---------- Data to examine ----------
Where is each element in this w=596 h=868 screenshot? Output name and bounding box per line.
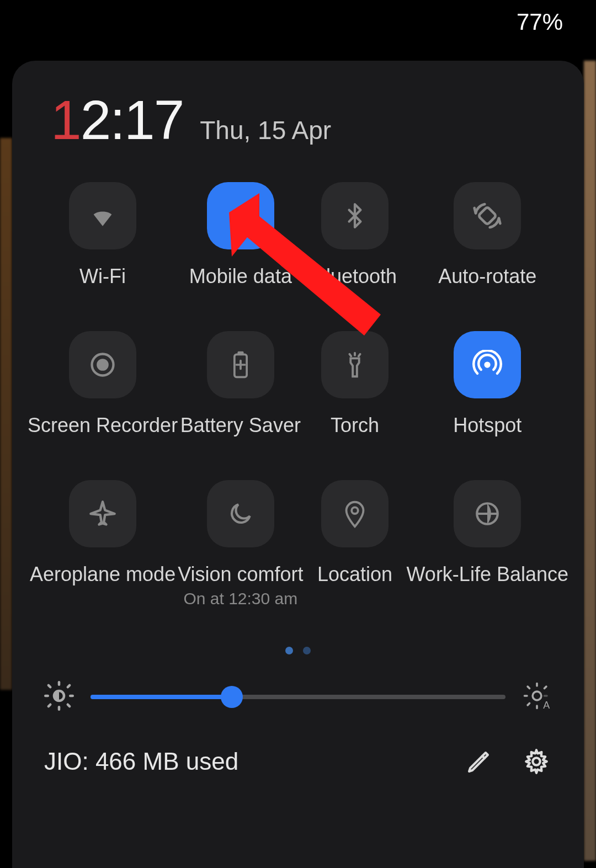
work-life-balance-toggle[interactable] — [454, 480, 521, 547]
torch-toggle[interactable] — [321, 331, 389, 398]
tile-vision-comfort: Vision comfort On at 12:30 am — [178, 480, 303, 608]
svg-text:A: A — [543, 700, 550, 711]
clock-hour-accent: 1 — [51, 88, 81, 152]
clock-time-rest: 2:17 — [81, 88, 184, 152]
pager-dot-0 — [285, 647, 293, 654]
pencil-icon — [466, 748, 492, 775]
tile-work-life-balance: Work-Life Balance — [407, 480, 568, 608]
svg-point-11 — [533, 758, 540, 765]
svg-point-9 — [533, 691, 541, 700]
hotspot-toggle[interactable] — [454, 331, 521, 398]
tile-label: Work-Life Balance — [407, 563, 568, 586]
battery-percent: 77% — [517, 9, 563, 35]
wallpaper-edge-left — [0, 138, 12, 690]
clock-row: 1 2:17 Thu, 15 Apr — [12, 88, 584, 152]
tile-label: Wi-Fi — [79, 265, 126, 288]
globe-icon — [473, 500, 501, 528]
aeroplane-mode-toggle[interactable] — [69, 480, 136, 547]
tile-label: Screen Recorder — [28, 414, 178, 437]
mobile-data-toggle[interactable] — [207, 182, 274, 249]
pager-dot-1 — [303, 647, 311, 654]
tile-label: Aeroplane mode — [30, 563, 175, 586]
tile-label: Auto-rotate — [438, 265, 536, 288]
page-indicator — [12, 647, 584, 654]
panel-footer: JIO: 466 MB used — [12, 746, 584, 777]
carrier-usage-text: JIO: 466 MB used — [44, 748, 464, 775]
settings-button[interactable] — [521, 746, 552, 777]
record-icon — [88, 350, 117, 379]
tile-label: Battery Saver — [180, 414, 301, 437]
status-bar: 77% — [0, 0, 596, 44]
tile-aeroplane-mode: Aeroplane mode — [28, 480, 178, 608]
location-icon — [342, 499, 368, 529]
screen-recorder-toggle[interactable] — [69, 331, 136, 398]
tile-screen-recorder: Screen Recorder — [28, 331, 178, 437]
svg-point-5 — [485, 361, 491, 368]
wifi-icon — [87, 200, 118, 231]
tile-label: Bluetooth — [313, 265, 397, 288]
auto-rotate-icon — [472, 200, 503, 231]
tile-label: Vision comfort — [178, 563, 303, 586]
edit-tiles-button[interactable] — [464, 746, 494, 777]
svg-rect-4 — [237, 352, 243, 355]
tile-label: Location — [317, 563, 392, 586]
tile-torch: Torch — [304, 331, 407, 437]
slider-fill — [91, 695, 232, 699]
brightness-slider[interactable] — [91, 686, 505, 708]
tile-mobile-data: Mobile data — [178, 182, 303, 288]
tile-auto-rotate: Auto-rotate — [407, 182, 568, 288]
brightness-icon — [44, 681, 74, 713]
vision-comfort-toggle[interactable] — [207, 480, 274, 547]
airplane-icon — [88, 499, 117, 528]
clock-date: Thu, 15 Apr — [200, 115, 331, 145]
battery-saver-toggle[interactable] — [207, 331, 274, 398]
tile-location: Location — [304, 480, 407, 608]
tile-battery-saver: Battery Saver — [178, 331, 303, 437]
quick-tiles-grid: Wi-Fi Mobile data Bluetooth — [12, 182, 584, 608]
torch-icon — [342, 350, 368, 380]
tile-wifi: Wi-Fi — [28, 182, 178, 288]
wallpaper-edge-right — [584, 61, 596, 861]
svg-point-2 — [98, 360, 107, 369]
tile-label: Hotspot — [453, 414, 522, 437]
moon-icon — [227, 500, 254, 528]
brightness-row: A — [12, 681, 584, 713]
bluetooth-toggle[interactable] — [321, 182, 389, 249]
svg-rect-0 — [478, 207, 497, 225]
tile-label: Mobile data — [189, 265, 292, 288]
svg-point-6 — [352, 507, 358, 514]
tile-hotspot: Hotspot — [407, 331, 568, 437]
auto-rotate-toggle[interactable] — [454, 182, 521, 249]
tile-bluetooth: Bluetooth — [304, 182, 407, 288]
mobile-data-icon — [227, 202, 254, 230]
wifi-toggle[interactable] — [69, 182, 136, 249]
bluetooth-icon — [341, 202, 369, 230]
tile-label: Torch — [331, 414, 379, 437]
brightness-auto-icon[interactable]: A — [522, 681, 552, 713]
hotspot-icon — [472, 350, 502, 380]
quick-settings-panel: 1 2:17 Thu, 15 Apr Wi-Fi Mobile data — [12, 61, 584, 868]
slider-thumb[interactable] — [221, 686, 243, 708]
battery-saver-icon — [228, 350, 253, 379]
gear-icon — [523, 748, 550, 775]
location-toggle[interactable] — [321, 480, 389, 547]
tile-sublabel: On at 12:30 am — [183, 589, 297, 608]
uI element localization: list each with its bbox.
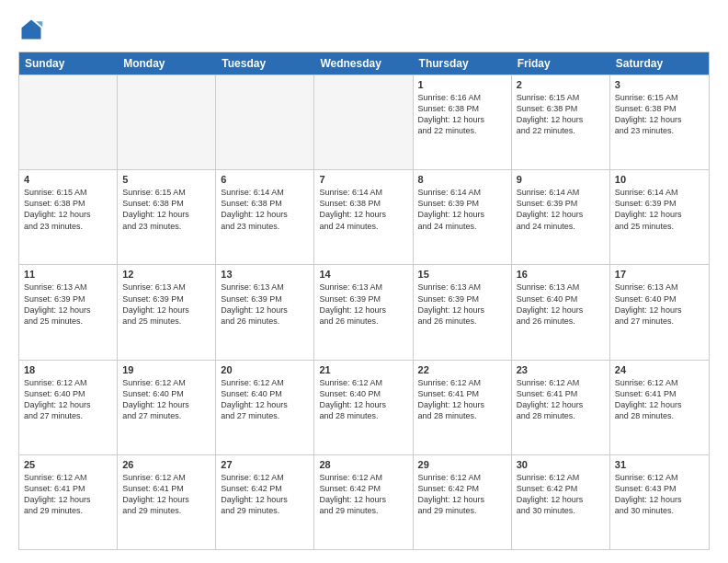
day-number: 8 [418,174,506,185]
day-info: Sunrise: 6:15 AM Sunset: 6:38 PM Dayligh… [517,92,605,137]
calendar-cell: 18Sunrise: 6:12 AM Sunset: 6:40 PM Dayli… [19,361,118,454]
day-info: Sunrise: 6:15 AM Sunset: 6:38 PM Dayligh… [615,92,704,137]
day-number: 26 [122,459,210,470]
day-number: 2 [517,79,605,90]
calendar-cell: 11Sunrise: 6:13 AM Sunset: 6:39 PM Dayli… [19,265,118,359]
calendar-cell: 25Sunrise: 6:12 AM Sunset: 6:41 PM Dayli… [19,455,118,549]
calendar-cell [216,75,314,169]
calendar-cell: 19Sunrise: 6:12 AM Sunset: 6:40 PM Dayli… [118,361,216,454]
header-day-friday: Friday [512,52,610,75]
calendar-cell: 13Sunrise: 6:13 AM Sunset: 6:39 PM Dayli… [216,265,314,359]
calendar-cell: 28Sunrise: 6:12 AM Sunset: 6:42 PM Dayli… [314,455,413,549]
calendar-row-1: 1Sunrise: 6:16 AM Sunset: 6:38 PM Daylig… [19,75,709,169]
day-info: Sunrise: 6:13 AM Sunset: 6:40 PM Dayligh… [517,282,605,327]
day-number: 5 [122,174,210,185]
logo-icon [18,17,44,42]
calendar-cell [314,75,413,169]
calendar-cell: 5Sunrise: 6:15 AM Sunset: 6:38 PM Daylig… [118,170,216,264]
header-day-wednesday: Wednesday [314,52,413,75]
day-number: 18 [24,364,112,375]
day-number: 6 [221,174,309,185]
header-day-thursday: Thursday [414,52,512,75]
day-info: Sunrise: 6:14 AM Sunset: 6:39 PM Dayligh… [615,187,704,232]
calendar-cell: 10Sunrise: 6:14 AM Sunset: 6:39 PM Dayli… [610,170,709,264]
calendar-body: 1Sunrise: 6:16 AM Sunset: 6:38 PM Daylig… [19,75,709,549]
calendar-cell: 22Sunrise: 6:12 AM Sunset: 6:41 PM Dayli… [414,361,512,454]
day-number: 19 [122,364,210,375]
day-number: 10 [615,174,704,185]
day-number: 9 [517,174,605,185]
day-info: Sunrise: 6:12 AM Sunset: 6:41 PM Dayligh… [24,472,112,517]
day-info: Sunrise: 6:13 AM Sunset: 6:39 PM Dayligh… [221,282,309,327]
day-info: Sunrise: 6:14 AM Sunset: 6:38 PM Dayligh… [221,187,309,232]
calendar-cell: 4Sunrise: 6:15 AM Sunset: 6:38 PM Daylig… [19,170,118,264]
calendar-cell: 16Sunrise: 6:13 AM Sunset: 6:40 PM Dayli… [512,265,610,359]
calendar: SundayMondayTuesdayWednesdayThursdayFrid… [18,52,710,550]
day-number: 22 [418,364,506,375]
calendar-cell: 3Sunrise: 6:15 AM Sunset: 6:38 PM Daylig… [610,75,709,169]
calendar-cell [118,75,216,169]
calendar-cell [19,75,118,169]
header [18,17,710,42]
header-day-saturday: Saturday [610,52,709,75]
logo [18,17,48,42]
day-number: 21 [319,364,407,375]
calendar-cell: 14Sunrise: 6:13 AM Sunset: 6:39 PM Dayli… [314,265,413,359]
day-info: Sunrise: 6:12 AM Sunset: 6:43 PM Dayligh… [615,472,704,517]
day-info: Sunrise: 6:12 AM Sunset: 6:40 PM Dayligh… [319,377,407,422]
day-info: Sunrise: 6:14 AM Sunset: 6:38 PM Dayligh… [319,187,407,232]
day-number: 1 [418,79,506,90]
day-info: Sunrise: 6:12 AM Sunset: 6:42 PM Dayligh… [418,472,506,517]
day-number: 23 [517,364,605,375]
day-number: 20 [221,364,309,375]
day-info: Sunrise: 6:15 AM Sunset: 6:38 PM Dayligh… [122,187,210,232]
calendar-cell: 8Sunrise: 6:14 AM Sunset: 6:39 PM Daylig… [414,170,512,264]
calendar-cell: 27Sunrise: 6:12 AM Sunset: 6:42 PM Dayli… [216,455,314,549]
day-info: Sunrise: 6:13 AM Sunset: 6:39 PM Dayligh… [418,282,506,327]
day-info: Sunrise: 6:13 AM Sunset: 6:40 PM Dayligh… [615,282,704,327]
day-number: 16 [517,269,605,280]
header-day-tuesday: Tuesday [216,52,314,75]
day-number: 30 [517,459,605,470]
day-info: Sunrise: 6:12 AM Sunset: 6:40 PM Dayligh… [24,377,112,422]
header-day-monday: Monday [118,52,216,75]
calendar-cell: 20Sunrise: 6:12 AM Sunset: 6:40 PM Dayli… [216,361,314,454]
day-number: 4 [24,174,112,185]
day-info: Sunrise: 6:12 AM Sunset: 6:41 PM Dayligh… [122,472,210,517]
day-number: 29 [418,459,506,470]
calendar-cell: 31Sunrise: 6:12 AM Sunset: 6:43 PM Dayli… [610,455,709,549]
day-info: Sunrise: 6:12 AM Sunset: 6:42 PM Dayligh… [319,472,407,517]
calendar-cell: 30Sunrise: 6:12 AM Sunset: 6:42 PM Dayli… [512,455,610,549]
day-number: 31 [615,459,704,470]
day-number: 3 [615,79,704,90]
calendar-row-5: 25Sunrise: 6:12 AM Sunset: 6:41 PM Dayli… [19,454,709,549]
calendar-row-4: 18Sunrise: 6:12 AM Sunset: 6:40 PM Dayli… [19,360,709,454]
day-number: 28 [319,459,407,470]
day-info: Sunrise: 6:14 AM Sunset: 6:39 PM Dayligh… [517,187,605,232]
day-info: Sunrise: 6:12 AM Sunset: 6:42 PM Dayligh… [221,472,309,517]
day-number: 7 [319,174,407,185]
day-info: Sunrise: 6:13 AM Sunset: 6:39 PM Dayligh… [319,282,407,327]
calendar-cell: 17Sunrise: 6:13 AM Sunset: 6:40 PM Dayli… [610,265,709,359]
calendar-cell: 1Sunrise: 6:16 AM Sunset: 6:38 PM Daylig… [414,75,512,169]
day-info: Sunrise: 6:12 AM Sunset: 6:41 PM Dayligh… [418,377,506,422]
calendar-cell: 21Sunrise: 6:12 AM Sunset: 6:40 PM Dayli… [314,361,413,454]
day-info: Sunrise: 6:16 AM Sunset: 6:38 PM Dayligh… [418,92,506,137]
calendar-row-2: 4Sunrise: 6:15 AM Sunset: 6:38 PM Daylig… [19,169,709,264]
day-info: Sunrise: 6:13 AM Sunset: 6:39 PM Dayligh… [122,282,210,327]
day-info: Sunrise: 6:12 AM Sunset: 6:41 PM Dayligh… [615,377,704,422]
day-info: Sunrise: 6:14 AM Sunset: 6:39 PM Dayligh… [418,187,506,232]
calendar-cell: 2Sunrise: 6:15 AM Sunset: 6:38 PM Daylig… [512,75,610,169]
calendar-row-3: 11Sunrise: 6:13 AM Sunset: 6:39 PM Dayli… [19,264,709,359]
calendar-cell: 12Sunrise: 6:13 AM Sunset: 6:39 PM Dayli… [118,265,216,359]
day-number: 14 [319,269,407,280]
day-info: Sunrise: 6:12 AM Sunset: 6:42 PM Dayligh… [517,472,605,517]
day-info: Sunrise: 6:12 AM Sunset: 6:41 PM Dayligh… [517,377,605,422]
calendar-cell: 23Sunrise: 6:12 AM Sunset: 6:41 PM Dayli… [512,361,610,454]
day-number: 25 [24,459,112,470]
header-day-sunday: Sunday [19,52,118,75]
calendar-cell: 6Sunrise: 6:14 AM Sunset: 6:38 PM Daylig… [216,170,314,264]
day-number: 17 [615,269,704,280]
day-info: Sunrise: 6:12 AM Sunset: 6:40 PM Dayligh… [221,377,309,422]
calendar-cell: 9Sunrise: 6:14 AM Sunset: 6:39 PM Daylig… [512,170,610,264]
----------
### Required work
Wherever the word "wifi" appears in the data, return the whole line.

### Response below
wifi-icon — [87, 200, 118, 231]
tile-wifi: Wi-Fi — [28, 182, 178, 288]
wifi-toggle[interactable] — [69, 182, 136, 249]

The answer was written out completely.